Saved data entries
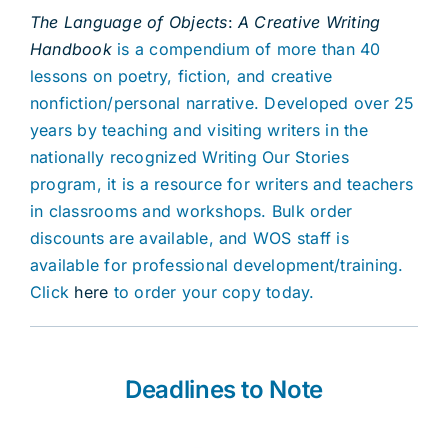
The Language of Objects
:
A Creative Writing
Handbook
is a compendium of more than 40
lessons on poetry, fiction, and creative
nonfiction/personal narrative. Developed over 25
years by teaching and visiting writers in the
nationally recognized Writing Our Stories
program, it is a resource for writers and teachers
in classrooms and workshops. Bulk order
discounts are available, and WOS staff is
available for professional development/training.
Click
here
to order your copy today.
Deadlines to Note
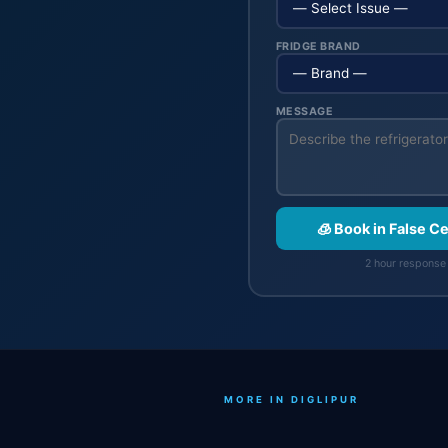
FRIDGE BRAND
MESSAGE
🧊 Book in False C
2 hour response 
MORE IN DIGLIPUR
---
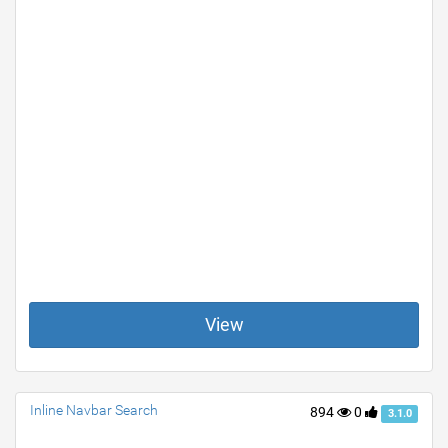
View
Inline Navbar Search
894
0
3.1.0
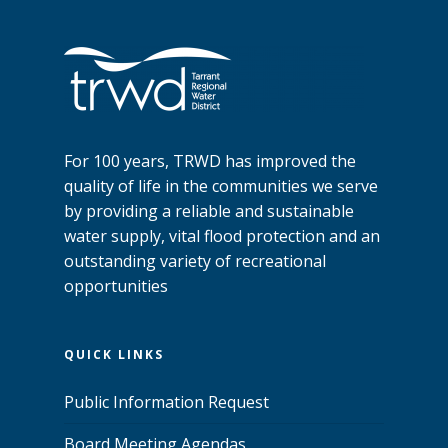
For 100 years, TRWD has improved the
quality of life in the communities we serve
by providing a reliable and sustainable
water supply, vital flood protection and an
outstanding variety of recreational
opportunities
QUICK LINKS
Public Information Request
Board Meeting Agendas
---
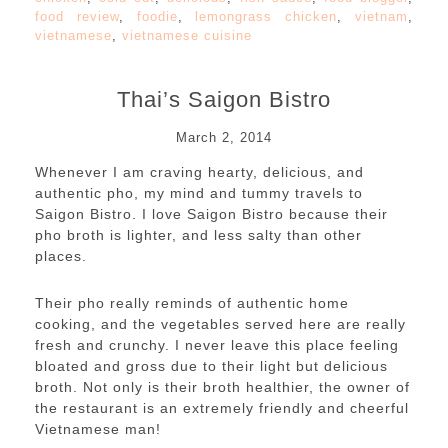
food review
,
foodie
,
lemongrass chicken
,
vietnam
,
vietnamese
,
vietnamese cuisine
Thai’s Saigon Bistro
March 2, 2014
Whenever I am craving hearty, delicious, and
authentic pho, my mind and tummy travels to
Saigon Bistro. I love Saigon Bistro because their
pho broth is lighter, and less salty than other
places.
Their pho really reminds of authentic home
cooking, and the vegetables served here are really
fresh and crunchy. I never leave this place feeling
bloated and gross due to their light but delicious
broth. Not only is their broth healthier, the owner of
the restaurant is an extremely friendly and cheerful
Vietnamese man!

* [GOAL OF THE EXERCISE]: All that should appear in the answer is the lines above from the line with "available for professional" through the line with "MORE IN DIGLIPUR", retyped exactly, pictures left out.

* [ANSWER TO THE EXERCISE]:
available for professional development/training.
Click
here
to order your copy today.
Deadlines to Note
FRIDGE BRAND
MESSAGE
🧊 Book in False C
2 hour response 
MORE IN DIGLIPUR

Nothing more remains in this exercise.